Your assignment: When a line of the entries below contains "tuna", it counts once; state how many such lines there are and nothing else.

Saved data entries
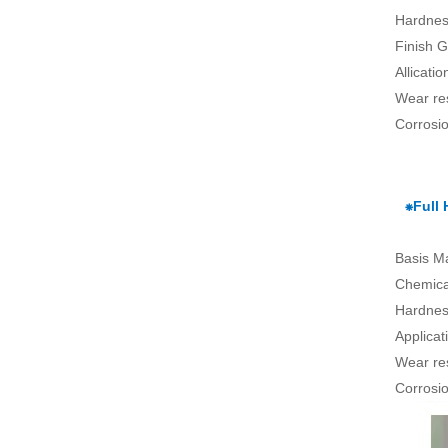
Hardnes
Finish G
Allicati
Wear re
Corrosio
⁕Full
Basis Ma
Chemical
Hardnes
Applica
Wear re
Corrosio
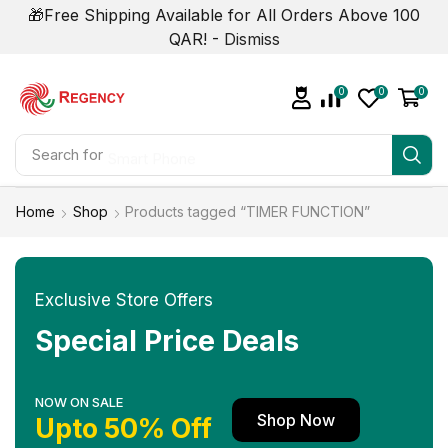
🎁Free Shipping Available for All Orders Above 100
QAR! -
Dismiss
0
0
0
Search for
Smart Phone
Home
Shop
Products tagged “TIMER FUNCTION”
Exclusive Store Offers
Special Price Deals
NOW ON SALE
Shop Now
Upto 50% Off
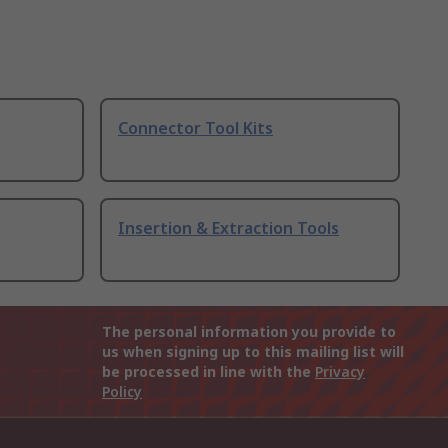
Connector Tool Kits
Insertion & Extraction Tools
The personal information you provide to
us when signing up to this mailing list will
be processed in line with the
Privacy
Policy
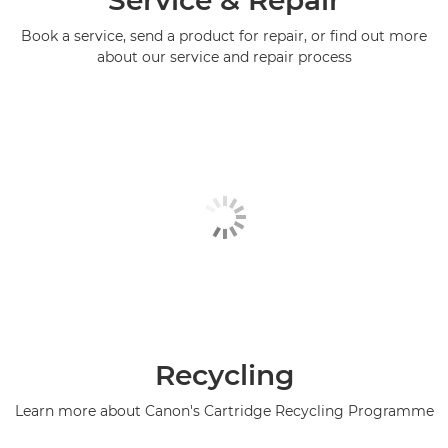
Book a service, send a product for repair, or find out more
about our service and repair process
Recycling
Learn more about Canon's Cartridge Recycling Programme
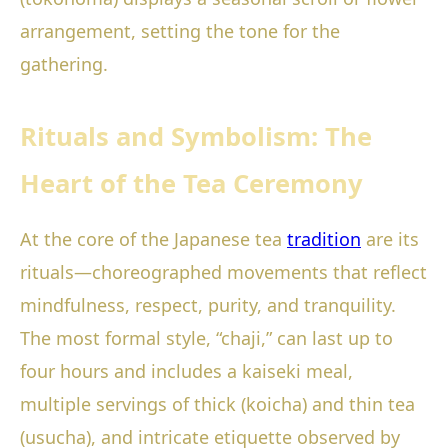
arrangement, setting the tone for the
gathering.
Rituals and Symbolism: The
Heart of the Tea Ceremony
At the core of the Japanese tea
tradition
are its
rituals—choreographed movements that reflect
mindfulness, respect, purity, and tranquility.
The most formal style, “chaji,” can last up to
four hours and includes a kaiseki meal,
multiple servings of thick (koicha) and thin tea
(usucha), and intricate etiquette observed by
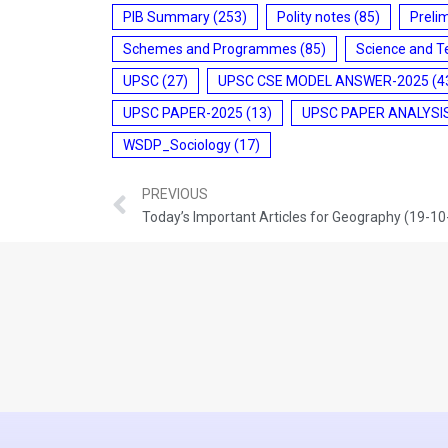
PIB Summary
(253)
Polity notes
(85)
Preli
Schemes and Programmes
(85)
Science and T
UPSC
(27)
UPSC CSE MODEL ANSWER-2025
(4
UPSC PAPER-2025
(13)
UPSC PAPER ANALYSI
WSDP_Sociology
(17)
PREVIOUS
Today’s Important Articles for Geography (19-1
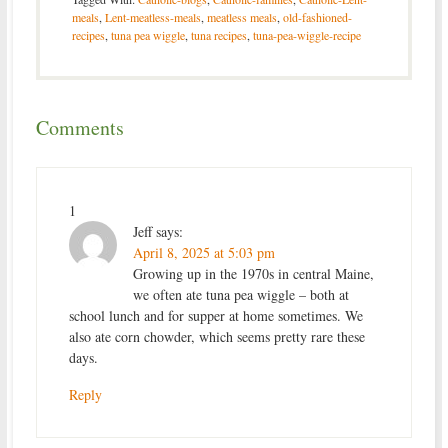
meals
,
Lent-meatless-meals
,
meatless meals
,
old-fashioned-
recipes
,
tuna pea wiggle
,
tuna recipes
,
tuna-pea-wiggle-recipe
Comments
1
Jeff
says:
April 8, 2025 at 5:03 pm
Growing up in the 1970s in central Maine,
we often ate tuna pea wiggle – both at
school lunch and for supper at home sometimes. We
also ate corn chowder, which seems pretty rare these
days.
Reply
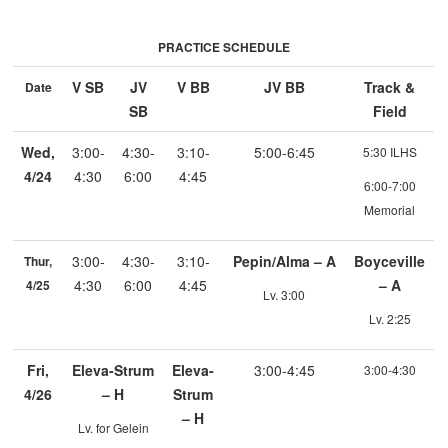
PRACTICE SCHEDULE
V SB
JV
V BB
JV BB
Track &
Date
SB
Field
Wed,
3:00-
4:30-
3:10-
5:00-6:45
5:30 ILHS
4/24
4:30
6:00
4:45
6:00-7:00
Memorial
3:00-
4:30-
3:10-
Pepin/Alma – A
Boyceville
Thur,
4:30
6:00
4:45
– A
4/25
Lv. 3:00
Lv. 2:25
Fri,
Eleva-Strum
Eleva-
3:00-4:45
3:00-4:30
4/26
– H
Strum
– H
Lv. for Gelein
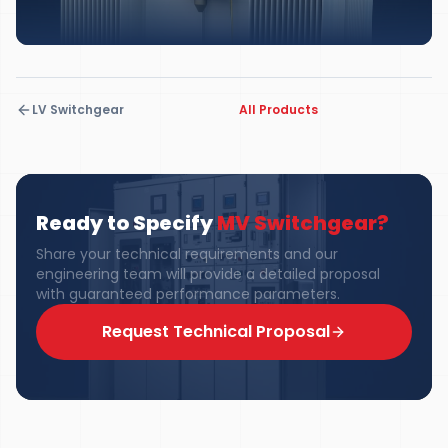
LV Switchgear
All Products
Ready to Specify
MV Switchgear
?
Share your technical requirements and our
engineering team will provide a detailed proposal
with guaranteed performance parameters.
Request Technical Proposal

Response: 4